Confidentiality Information: During the term of this Agreement and for a period of One (1) year thereafter, Consultant shall maintain in confidence and use only for purposes of this Agreement any information or documentation which Owner marks "Confidential" (collectively "Confidential Information"). To the extent it is reasonably necessary or appropriate to fulfill its obligations or exercise its rights under this Agreement, Consultant may disclose without prejudice, the Confidential Information which it is otherwise obligated under this Article not to disclose to its affiliates and to prospective Investor or co-broker, on a need-to-know basis, on condition that such entities or persons agree to keep the Confidential Information confidential for the same time periods and to the same extent as Consultant is required to keep the Confidential Information confidential.
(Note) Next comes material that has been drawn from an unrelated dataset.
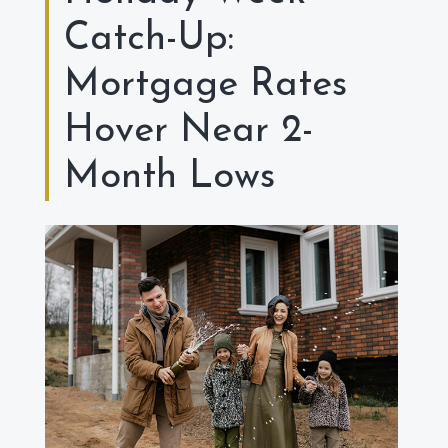
Catch-Up:
Mortgage Rates
Hover Near 2-
Month Lows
Binding Effect: This Agreement shall inure to the benefit of the parties hereto and shall be binding upon the parties hereto and their respective heirs, successors, and assigns.
Severability: If any term, covenant, condition, or provision of this Agreement thereof to any circumstance shall be invalid, illegal or unenforceable to any extent, the remaining terms, conditions, and provisions of this Agreement shall not be affected thereby.
Entire Agreement: This Agreement shall constitute the entire agreement between the parties and will supersede any prior understanding or representation.
Digital or Electronic Signatures: In accordance with the Uniform Electronic Transactions Act (UETA) and the Electronic Signatures in Global and National Commerce Act, or E-Sign (the Act) and other applicable local or state legislation regarding Electronic Signatures and Transactions, the parties do hereby expressly agree to the use of electronic signatures as an additional method of signing and/or initialing this Agreement. The parties hereby agree that either party may sign electronically by using a digital signature service.
Arbitration: Any dispute which may arise in connection with the interpretation of the provisions of this contract shall be amicably settled, failing which; State and/or Federal Law of USA will be the governing rule. The award of the arbitration shall be final and binding upon both parties. Nothing in this Agreement is intended to contradict any mandatory provision of any Applicable Law.